Wakefield spent six weeks living among the Mdewakanton Dakota, under constant threats from either Hapa or Little Crow (the great war chief). According to Wakefield, Chaska saved them from certain death and abuse at the hands of his fellow tribesmen. “If it had not been for Chaska,’ Wakefield said, ‘my bones would now be bleaching on the prairie, and my children with Little Crow.”

During her captivity Wakefield observed the ways of her captors and later explained their good reasons for having risen in revolt. She wrote, “People blame me for having sympathy for these creatures, but I take this view of the case: Suppose the same number of whites were living in sight of food, purchased with their own money, and their children dying of starvation, how long do you think they would remain quiet?”

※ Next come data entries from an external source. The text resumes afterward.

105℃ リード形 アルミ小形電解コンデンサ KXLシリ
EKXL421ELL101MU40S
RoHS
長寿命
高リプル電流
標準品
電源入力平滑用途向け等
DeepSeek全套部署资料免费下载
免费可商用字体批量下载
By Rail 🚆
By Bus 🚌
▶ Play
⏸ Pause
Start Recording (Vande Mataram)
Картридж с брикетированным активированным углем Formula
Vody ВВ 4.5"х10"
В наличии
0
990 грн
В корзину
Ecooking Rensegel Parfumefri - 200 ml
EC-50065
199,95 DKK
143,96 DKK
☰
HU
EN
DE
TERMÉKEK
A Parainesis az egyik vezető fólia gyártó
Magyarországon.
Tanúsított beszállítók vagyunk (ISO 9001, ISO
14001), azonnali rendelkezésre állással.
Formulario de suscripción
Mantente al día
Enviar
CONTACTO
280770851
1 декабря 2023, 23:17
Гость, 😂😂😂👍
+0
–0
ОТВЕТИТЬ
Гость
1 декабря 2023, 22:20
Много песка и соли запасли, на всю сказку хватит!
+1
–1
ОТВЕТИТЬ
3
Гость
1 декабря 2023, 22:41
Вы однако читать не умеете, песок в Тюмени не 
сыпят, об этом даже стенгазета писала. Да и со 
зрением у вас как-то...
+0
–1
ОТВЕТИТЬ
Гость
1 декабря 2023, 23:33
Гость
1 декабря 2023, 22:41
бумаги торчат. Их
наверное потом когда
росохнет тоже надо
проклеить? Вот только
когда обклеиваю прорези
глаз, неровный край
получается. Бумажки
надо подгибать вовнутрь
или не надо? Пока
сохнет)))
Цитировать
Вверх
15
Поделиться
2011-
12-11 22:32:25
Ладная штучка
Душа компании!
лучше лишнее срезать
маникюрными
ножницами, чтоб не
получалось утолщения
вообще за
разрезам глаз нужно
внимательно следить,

When he felt it was safe, Chaska brought Wakefield and her children to General Henry Sibley and his troops. Wakefield sought to speak out for Chaska’s good deeds. She maintained that Chaska had been her protector and had not killed George Gleason, but Sibley ignored her account.

Death Sentences
After the 269 white captives were freed, more than 400 Dakota and ‘mixed blood’ men were detained by General Henry Sibley, and Chaska was among them. There were 392 trials held for alleged war crimes committed by the Dakota during the war. Sarah Wakefield testified that Chaska protected her and her children after they were taken captive. Three hundred and three Dakota men were sentenced to hang, and their families were brought to a prison camp near Fort Snelling.

President Abraham Lincoln reviewed the cases and pardoned 265 of the 303 condemned men, cutting the list to 39. The president wrote to state leaders that he was “anxious to not act with so much clemency as to encourage another outbreak… nor with so much severity as to be real cruelty.”

Chaska’s name was on the presidential pardon list, but (because of an apparent case of mistaken identity) he was hanged. According to the New York Times, Chaska’s case was No. 3 and not listed in the execution order handwritten by Lincoln. Case No. 121, identified by Lincoln as Chaskadon, who had been convicted of shooting and cutting open a pregnant woman, was on the execution list.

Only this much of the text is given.